ROANOKE TIMES 
                      Copyright (c) 1996, Roanoke Times

DATE: Wednesday, August 21, 1996             TAG: 9608210075
SECTION: BUSINESS                 PAGE: B-8  EDITION: METRO 
DATELINE: RICHMOND, VA.
SOURCE: Associated Press


LLOYD'S: BACKERS CAN SUE IF THEY CAN PROVE THE INSURER WAS FRAUDULENT IN BAILOUT PLAN

In a victory for investors in Lloyd's of London, the insurance market agreed Tuesday that investors can sue for fraud if they find Lloyd's lied to them in its $4.7 billion settlement proposal.
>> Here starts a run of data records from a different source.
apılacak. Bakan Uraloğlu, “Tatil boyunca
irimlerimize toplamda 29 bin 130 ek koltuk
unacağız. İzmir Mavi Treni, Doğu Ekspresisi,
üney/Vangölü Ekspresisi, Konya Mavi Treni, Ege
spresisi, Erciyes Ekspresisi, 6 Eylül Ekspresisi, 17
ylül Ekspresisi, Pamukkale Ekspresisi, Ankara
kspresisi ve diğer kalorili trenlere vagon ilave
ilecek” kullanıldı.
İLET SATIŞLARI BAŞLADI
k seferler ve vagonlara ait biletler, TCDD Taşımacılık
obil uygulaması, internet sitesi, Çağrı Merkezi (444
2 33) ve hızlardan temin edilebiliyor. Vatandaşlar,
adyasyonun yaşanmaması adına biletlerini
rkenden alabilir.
Bonnie Steingart, a Lloyd's attorney, told U.S. District Judge Robert Payne that Lloyd's was prepared to make a legal stipulation giving investors the right to sue if Lloyd's settlement documents prove to be fraudulent.

Payne ordered Lloyd's attorneys to submit the agreement in writing. One attorney for investors, while saying he wanted to see the final details, said he was pleased with the agreement.

The development is significant because there's been considerable confusion over what legal rights, if any, investors would have if they accepted controversial restructuring. About 34,000 Lloyd's investors worldwide, known as ``names,'' have until Aug. 28 to vote on the plan.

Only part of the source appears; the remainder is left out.